Sudoku is a neat little puzzle played on a 9x9 grid, further divided into 9 3x3 subgrids. A small number of cells are initialized with digits, and the digits 1 to 9 are to be filled into the remaining blank cells so that each column, row, and subgrid contains each of the digits 1-9 exactly once.
I got kind of interested in learning about them a while ago and wrote a couple of programs to solve them, one in emacs and one in C.
The emacs one is probably nicer, but it requires that you run emacs. It sets up an environment that helps you solve the puzzles by doing the bookkeeping for you, to let you concentrate on the logic of solving. It also has undo, checkpointing (in case you want to follow a guess out), imports several different file formats, can give hints or solve the puzzles for you (showing the logic behind its choices), and even supply you with new very hard puzzles, if you download the data from Gordon Royle.

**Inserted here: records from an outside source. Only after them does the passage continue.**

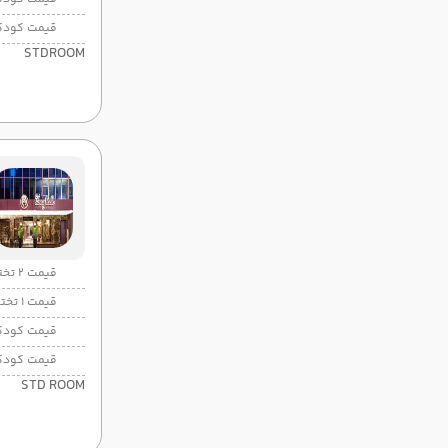
قیمت کودک
STDROOM
قیمت 2 تخته
قیمت 1 تخته
قیمت کودک
قیمت کودک
STD ROOM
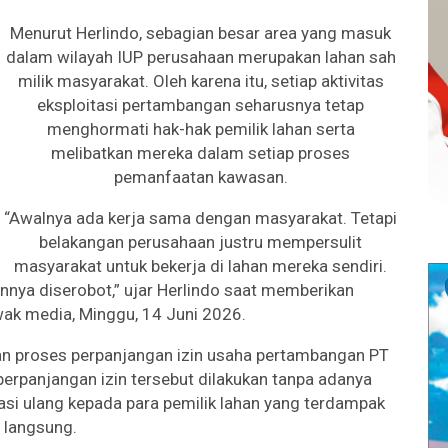
Menurut Herlindo, sebagian besar area yang masuk
dalam wilayah IUP perusahaan merupakan lahan sah
milik masyarakat. Oleh karena itu, setiap aktivitas
eksploitasi pertambangan seharusnya tetap
menghormati hak-hak pemilik lahan serta
melibatkan mereka dalam setiap proses
pemanfaatan kawasan.
“Awalnya ada kerja sama dengan masyarakat. Tetapi
belakangan perusahaan justru mempersulit
masyarakat untuk bekerja di lahan mereka sendiri.
nya diserobot,” ujar Herlindo saat memberikan
ak media, Minggu, 14 Juni 2026.
n proses perpanjangan izin usaha pertambangan PT
erpanjangan izin tersebut dilakukan tanpa adanya
masi ulang kepada para pemilik lahan yang terdampak
langsung.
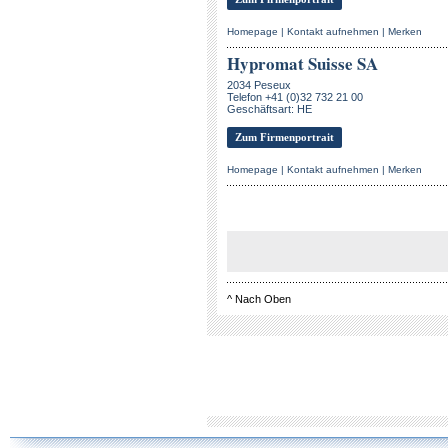
Homepage
|
Kontakt aufnehmen
|
Merken
Hypromat Suisse SA
2034 Peseux
Telefon +41 (0)32 732 21 00
Geschäftsart: HE
Zum Firmenportrait
Homepage
|
Kontakt aufnehmen
|
Merken
^
Nach Oben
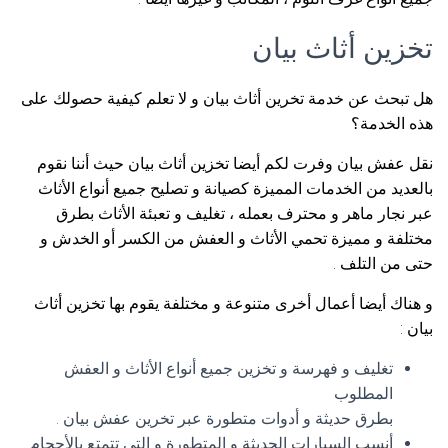
تخزين أثاث بيان
هل تبحث عن خدمة تخرين أثاث بيان و لا تعلم كيفية حصولك على
هذه الخدمة؟
نقل عفش بيان وفرت لكم أيضا تخزين أثاث بيان حيث أننا نقوم
بالعديد من الخدمات المميزة كصيانة و تصليح جميع أنواع الأثاث
عبر نجار ماهر و محترف بعمله ، تغليف و تعبئة الأثاث بطرق
مختلفة و مميزة تحمي الأثاث و العفش من الكسر أو الخدش و
حتى من التلف .
و هناك أيضا أعمال أخرى متنوعة و مختلفة يقوم بها تخزين أثاث
بيان :
تغليف و فهرسة و تخزين جميع أنواع الأثاث و العفش
المطلوب
بطرق حديثة و أدوات متطورة عبر تخرين عفش بيان .
أنسب السيارات الحديثة و المتطورة و التي تتمتع بالأحجام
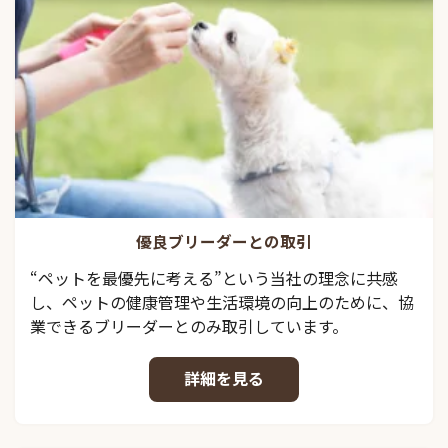
優良ブリーダーとの取引
“ペットを最優先に考える”という当社の理念に共感
し、ペットの健康管理や生活環境の向上のために、協
業できるブリーダーとのみ取引しています。
詳細を見る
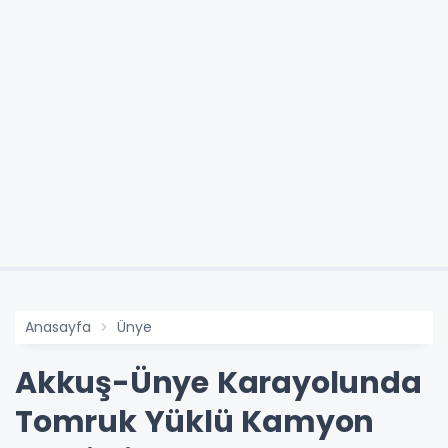
Anasayfa
Ünye
Akkuş-Ünye Karayolunda
Tomruk Yüklü Kamyon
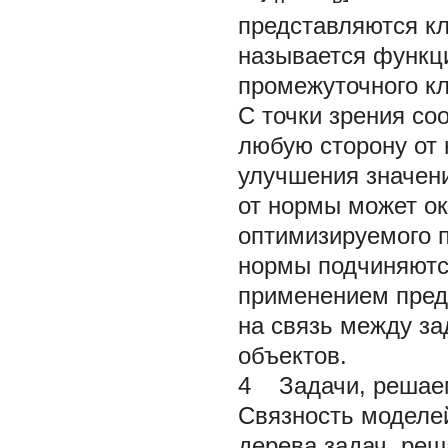
представляются кл
называется функци
промежуточного кл
С точки зрения со
любую сторону от 
улучшения значен
от нормы может о
оптимизируемого п
нормы подчиняютс
применением пред
на связь между з
объектов.
4 Задачи, реша
Связность моделе
дерева задач, ре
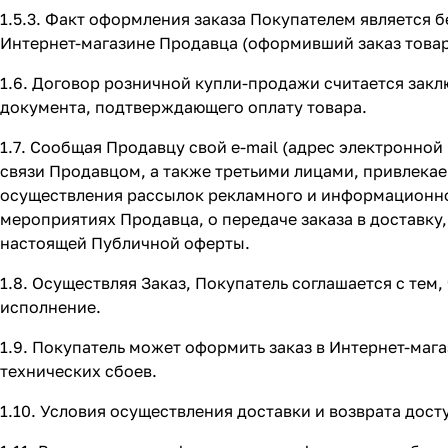
1.5.3. Факт оформления заказа Покупателем является
Интернет-магазине Продавца (оформивший заказ товар
1.6. Договор розничной купли-продажи считается зак
документа, подтверждающего оплату товара.
1.7. Сообщая Продавцу свой e-mail (адрес электронной
связи Продавцом, а также третьими лицами, привлекае
осуществления рассылок рекламного и информационно
мероприятиях Продавца, о передаче заказа в доставк
настоящей Публичной оферты.
1.8. Осуществляя Заказ, Покупатель соглашается с тем
исполнение.
1.9. Покупатель может оформить заказ в Интернет-маг
технических сбоев.
1.10. Условия осуществления доставки и возврата дост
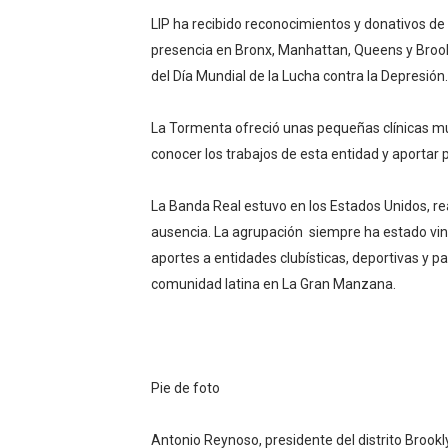
LIP ha recibido reconocimientos y donativos de
presencia en Bronx, Manhattan, Queens y Brookl
del Día Mundial de la Lucha contra la Depresión.
La Tormenta ofreció unas pequeñas clínicas musi
conocer los trabajos de esta entidad y aportar
La Banda Real estuvo en los Estados Unidos, rea
ausencia. La agrupación siempre ha estado vin
aportes a entidades clubísticas, deportivas y p
comunidad latina en La Gran Manzana.
Pie de foto
Antonio Reynoso, presidente del distrito Broo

The emacs version is open source and available on my emacs page.
I started to think about how to solve it, and came up with a really nice and efficient data structure that is very efficient, fast, and can solve any solvable puzzle. It took my free time at work for about a week, but here it is. It solves 4x4, 9x9, 16x16, and 25x25 puzzles.

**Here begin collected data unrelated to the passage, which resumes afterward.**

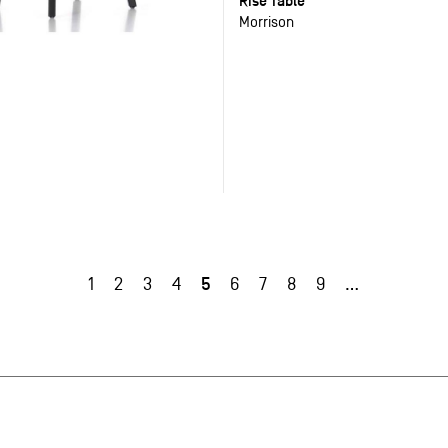
Rise Table
Morrison
5
1
2
3
4
6
7
8
9
…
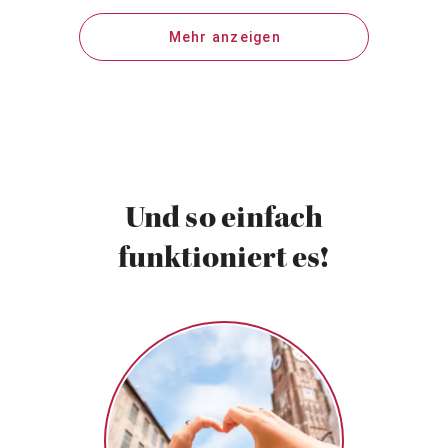
Mehr anzeigen
Und so einfach
funktioniert es!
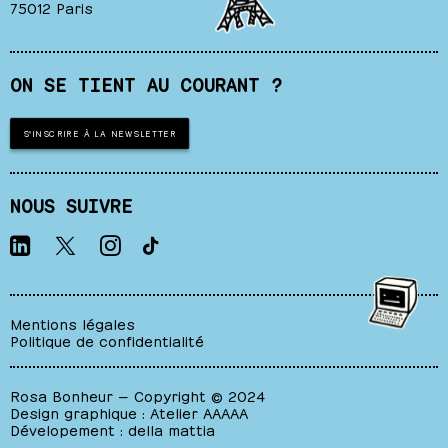
75012 Paris
ON SE TIENT AU COURANT ?
S'INSCRIRE À LA NEWSLETTER
NOUS SUIVRE
Mentions légales
Politique de confidentialité
Rosa Bonheur — Copyright © 2024
Design graphique :
Atelier AAAAA
Dévelopement :
della mattia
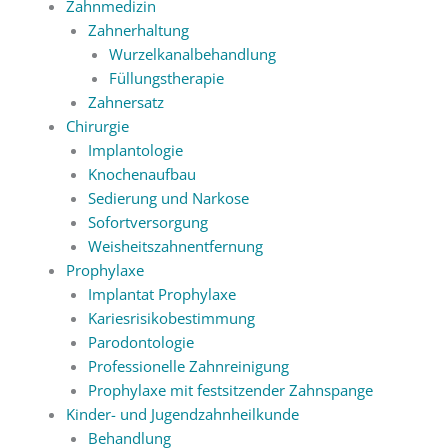
Zahnmedizin
Zahnerhaltung
Wurzelkanalbehandlung
Füllungstherapie
Zahnersatz
Chirurgie
Implantologie
Knochenaufbau
Sedierung und Narkose
Sofortversorgung
Weisheitszahnentfernung
Prophylaxe
Implantat Prophylaxe
Kariesrisikobestimmung
Parodontologie
Professionelle Zahnreinigung
Prophylaxe mit festsitzender Zahnspange
Kinder- und Jugendzahnheilkunde
Behandlung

|Download the 3 files (tar or zip), compile them (the file sudoku_debug.c is not needed unless you want access to extra functions in a debugger), and run them. Full instructions are given in the files.
A quick description: the key is not the numbers that are in the cells, but the sets of numbers that are not yet eliminated from the empty cells. When all but one number is eliminated clearly the other cells in the row, column, and square cannot have that digit.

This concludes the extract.